California Sea Urchin Commission v. U.S. Fish and Wildlife Service concerns the establishment of an otter population in Southern California. In the 1980s, the U.S. Fish and Wildlife Service feared that the species’ limited range made it vulnerable to extinction from a single catastrophe, like an oil spill. So it asked Congress for permission to create a new population to protect against this risk. Concerned about impacts to the surrounding fishery and the fishermen who depend on it, Congress granted the authority but imposed several mandatory strings to minimize those impacts. For example, it forbade the agency from criminally prosecuting anyone who accidentally got too near an otter in the fishery, a key protection allowing fishermen to continue their work.

Although the new population initially struggled, today, it is healthy and growing. The U.S. Geological Survey, which is responsible for monitoring the otter’s status, credits the Southern California population’s impressive growth rate with pushing the species over its recovery goal for the first time.

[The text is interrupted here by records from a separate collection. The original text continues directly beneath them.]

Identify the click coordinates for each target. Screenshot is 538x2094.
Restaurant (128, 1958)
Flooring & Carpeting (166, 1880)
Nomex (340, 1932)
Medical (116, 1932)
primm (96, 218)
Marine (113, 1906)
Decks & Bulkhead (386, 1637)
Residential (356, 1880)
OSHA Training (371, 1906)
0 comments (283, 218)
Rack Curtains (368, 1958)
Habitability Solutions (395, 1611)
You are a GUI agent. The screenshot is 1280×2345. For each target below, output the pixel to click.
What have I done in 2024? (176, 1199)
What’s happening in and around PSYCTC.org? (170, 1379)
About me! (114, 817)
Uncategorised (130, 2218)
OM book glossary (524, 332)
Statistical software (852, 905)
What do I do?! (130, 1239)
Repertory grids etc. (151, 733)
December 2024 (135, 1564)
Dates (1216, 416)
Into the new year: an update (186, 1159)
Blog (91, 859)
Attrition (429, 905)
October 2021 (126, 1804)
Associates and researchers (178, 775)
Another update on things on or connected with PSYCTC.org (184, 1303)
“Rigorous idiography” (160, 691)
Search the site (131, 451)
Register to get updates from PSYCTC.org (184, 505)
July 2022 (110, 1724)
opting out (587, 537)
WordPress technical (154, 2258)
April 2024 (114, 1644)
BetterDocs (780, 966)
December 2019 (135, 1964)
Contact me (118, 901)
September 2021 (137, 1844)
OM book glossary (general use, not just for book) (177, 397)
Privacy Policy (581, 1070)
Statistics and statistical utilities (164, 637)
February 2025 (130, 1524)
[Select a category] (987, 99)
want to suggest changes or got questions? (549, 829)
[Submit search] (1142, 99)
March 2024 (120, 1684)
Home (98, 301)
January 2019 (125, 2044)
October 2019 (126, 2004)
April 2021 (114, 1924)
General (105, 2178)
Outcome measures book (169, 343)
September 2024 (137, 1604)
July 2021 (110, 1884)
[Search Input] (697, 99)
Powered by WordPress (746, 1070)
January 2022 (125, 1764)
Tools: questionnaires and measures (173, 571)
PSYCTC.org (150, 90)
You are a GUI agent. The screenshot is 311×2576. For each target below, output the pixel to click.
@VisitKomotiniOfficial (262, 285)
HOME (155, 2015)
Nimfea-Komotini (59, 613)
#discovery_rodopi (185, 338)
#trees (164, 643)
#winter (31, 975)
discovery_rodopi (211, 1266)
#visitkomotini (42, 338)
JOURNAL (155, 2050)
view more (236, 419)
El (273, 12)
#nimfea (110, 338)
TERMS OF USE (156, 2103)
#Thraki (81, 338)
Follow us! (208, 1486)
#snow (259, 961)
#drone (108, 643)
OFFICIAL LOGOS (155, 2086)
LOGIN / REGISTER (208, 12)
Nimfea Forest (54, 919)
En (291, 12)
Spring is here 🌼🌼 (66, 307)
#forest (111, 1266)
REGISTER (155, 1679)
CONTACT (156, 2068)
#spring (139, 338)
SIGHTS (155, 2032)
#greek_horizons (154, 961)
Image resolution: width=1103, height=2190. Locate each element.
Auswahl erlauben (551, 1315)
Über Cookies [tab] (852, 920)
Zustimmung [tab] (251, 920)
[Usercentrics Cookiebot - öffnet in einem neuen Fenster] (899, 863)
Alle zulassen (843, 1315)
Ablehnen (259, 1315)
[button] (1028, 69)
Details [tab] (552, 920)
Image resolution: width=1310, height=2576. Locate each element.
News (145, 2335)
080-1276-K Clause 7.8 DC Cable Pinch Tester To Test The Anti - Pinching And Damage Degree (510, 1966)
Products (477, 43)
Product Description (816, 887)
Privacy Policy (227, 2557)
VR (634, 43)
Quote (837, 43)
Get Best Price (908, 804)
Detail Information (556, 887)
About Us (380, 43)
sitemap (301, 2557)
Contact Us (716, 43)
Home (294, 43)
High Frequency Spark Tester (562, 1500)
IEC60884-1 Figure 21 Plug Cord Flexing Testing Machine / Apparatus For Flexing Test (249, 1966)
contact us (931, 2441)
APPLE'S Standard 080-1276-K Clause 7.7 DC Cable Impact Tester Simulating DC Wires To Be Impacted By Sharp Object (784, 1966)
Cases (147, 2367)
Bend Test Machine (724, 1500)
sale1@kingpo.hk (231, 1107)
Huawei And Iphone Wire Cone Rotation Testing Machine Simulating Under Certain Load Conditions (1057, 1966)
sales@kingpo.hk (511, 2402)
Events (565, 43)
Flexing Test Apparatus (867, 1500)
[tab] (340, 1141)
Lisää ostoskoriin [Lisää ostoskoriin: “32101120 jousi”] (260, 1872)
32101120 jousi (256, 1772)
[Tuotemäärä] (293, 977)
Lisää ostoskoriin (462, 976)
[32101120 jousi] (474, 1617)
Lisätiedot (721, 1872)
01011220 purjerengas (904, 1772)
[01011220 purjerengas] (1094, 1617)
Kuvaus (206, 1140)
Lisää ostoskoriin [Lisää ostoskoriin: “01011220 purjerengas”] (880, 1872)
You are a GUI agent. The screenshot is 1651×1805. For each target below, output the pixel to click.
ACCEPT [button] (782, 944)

‘The sea otters at San Nicolas Island continue to thrive, and some may eventually emigrate to and colonize other Channel Islands in southern California[.]” – USGS biologist Brian Hatfield.

Even as one federal agency celebrates this population’s role in recovering the species, the U.S. Fish and Wildlife Service recently declared it a failure to justify ignoring the strings Congress imposed on the population’s creation. According to the agency, it can have it’s cake and eat it too: a healthy and growing otter population has been established in Southern California but none of the conditions that Congress imposed on its creation apply any longer. So much for the compromise struck by Congress!

The Ninth Circuit upheld this patently unfair result, even as it conceded that nothing in the statute could be read to authorize the Service to ignore the mandatory requirements Congress imposed. According to the Ninth Circuit, the statute “does not speak to the issue of termination at all.” Because “the statute is silent,” the Ninth Circuit concluded, it must defer to the agency on whether it has this power.

This reasoning turns administrative law on its head. If administrative agencies can constitutionally exercise any government power, they must derive it from an express grant from Congress. They can’t seize it based on Congress’ mere failure to anticipate the agency’s actions and preemptively object. Every other court to consider the question has correctly held that agency power must have some basis in a statute; if a statute is silent, that means Congress has not given the agency power.

The Supreme Court should use this case to begin the work of limiting the damage of Chevron deference. This case demonstrates how difficult it would be for Congress to limit agency power under the Ninth Circuit’s theory. In allowing the Service to establish the otter population, Congress was clear about the conditions imposed. According to the statute, the Service “must” issue a regulation that “shall include” the mandatory fishery protections and, for good measure, the Service “shall implement” those protections. If that’s not enough to foreclose the agency’s power, it’s hard to see how Congress could effectively hem the agency in.

Too much power has been concentrated in federal agencies for too long. It’s time for the Supreme Court to enforce the Constitution and give power back to Congress where it belongs.